Before its major customers began canceling their contracts with PSSI, the contractor claimed to be servicing more than 700 facilities and boasting “more than 16,500 skilled food sanitors, microbiologists, technical experts, equipment engineers, and safety specialists are committed to protecting people and brands by keeping USDA, FDA, and CFIA processing facilities clean, safe and audit-ready.”

Some PSSI contracts have been canceled by Cargill, Tyson Foods, and JBS with industry reports focusing on the facilities fined for using child labor. Also, Smithfield Foods reports its PSSI contracts are under review. PSSI cleans about one-third of Smithfield’s 45 plants.

In total, the companies that may sever ties with PSSI represent about 80 percent of the beef market and 60 percent of the national pork market when National Beef has included the mix.

“We will not tolerate the use of underage labor within our facilities or supplier network,” a Cargill spokesman said.
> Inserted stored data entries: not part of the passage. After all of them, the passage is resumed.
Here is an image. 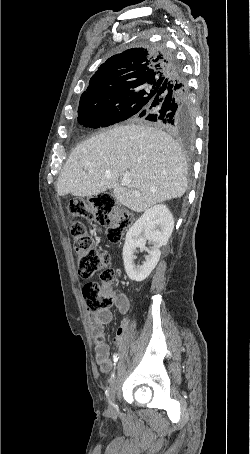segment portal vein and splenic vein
<instances>
[{
  "instance_id": "18ae733b",
  "label": "portal vein and splenic vein",
  "mask_w": 250,
  "mask_h": 454,
  "mask_svg": "<svg viewBox=\"0 0 250 454\" xmlns=\"http://www.w3.org/2000/svg\"><path fill=\"white\" fill-rule=\"evenodd\" d=\"M131 182L130 175H125L121 180V186H127Z\"/></svg>"
}]
</instances>
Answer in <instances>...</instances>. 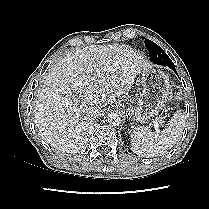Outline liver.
Segmentation results:
<instances>
[{
    "instance_id": "liver-1",
    "label": "liver",
    "mask_w": 209,
    "mask_h": 209,
    "mask_svg": "<svg viewBox=\"0 0 209 209\" xmlns=\"http://www.w3.org/2000/svg\"><path fill=\"white\" fill-rule=\"evenodd\" d=\"M149 68L134 50L91 45L57 63L36 99L35 123L43 140L66 153L80 152L105 106L125 98L136 75Z\"/></svg>"
}]
</instances>
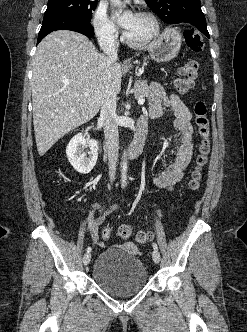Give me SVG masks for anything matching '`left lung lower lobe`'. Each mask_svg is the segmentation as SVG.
Wrapping results in <instances>:
<instances>
[{"label": "left lung lower lobe", "instance_id": "obj_1", "mask_svg": "<svg viewBox=\"0 0 247 332\" xmlns=\"http://www.w3.org/2000/svg\"><path fill=\"white\" fill-rule=\"evenodd\" d=\"M195 28L197 30H199L201 33H203L206 37L210 38L207 27H206V22L197 23Z\"/></svg>", "mask_w": 247, "mask_h": 332}]
</instances>
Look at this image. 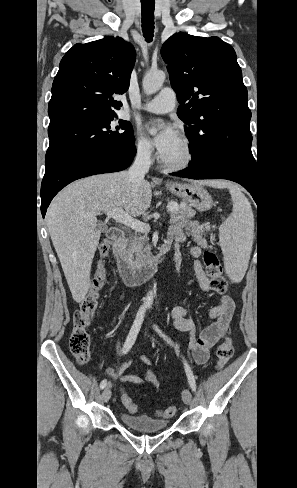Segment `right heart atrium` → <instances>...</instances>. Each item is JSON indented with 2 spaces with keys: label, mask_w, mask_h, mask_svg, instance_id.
<instances>
[{
  "label": "right heart atrium",
  "mask_w": 297,
  "mask_h": 488,
  "mask_svg": "<svg viewBox=\"0 0 297 488\" xmlns=\"http://www.w3.org/2000/svg\"><path fill=\"white\" fill-rule=\"evenodd\" d=\"M134 146L138 156L142 158H149L151 156L152 145L141 133H137Z\"/></svg>",
  "instance_id": "right-heart-atrium-1"
}]
</instances>
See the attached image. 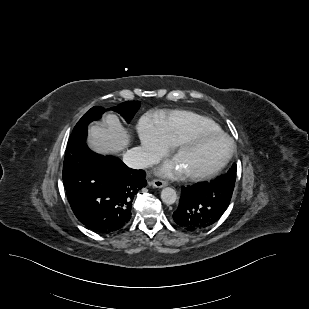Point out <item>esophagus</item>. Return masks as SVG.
Here are the masks:
<instances>
[{"mask_svg":"<svg viewBox=\"0 0 309 309\" xmlns=\"http://www.w3.org/2000/svg\"><path fill=\"white\" fill-rule=\"evenodd\" d=\"M151 185L155 188H163V187L167 186V182L162 180V179H154L151 182Z\"/></svg>","mask_w":309,"mask_h":309,"instance_id":"esophagus-1","label":"esophagus"}]
</instances>
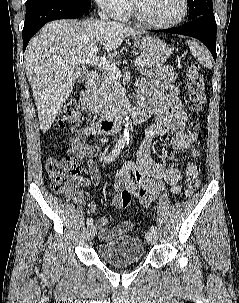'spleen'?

JBS and Tyson also cited a commitment to eliminating child labor in their plants for canning PSSI.

In a letter to Congress, Tyson senior VP Dan Turton said: “Tyson Foods is committed to compliance with all labor laws and holding those we do business with to the highest standards of accountability,”

Tyson is looking at bringing more cleaning work in-house rather than using PSSI or other contract services.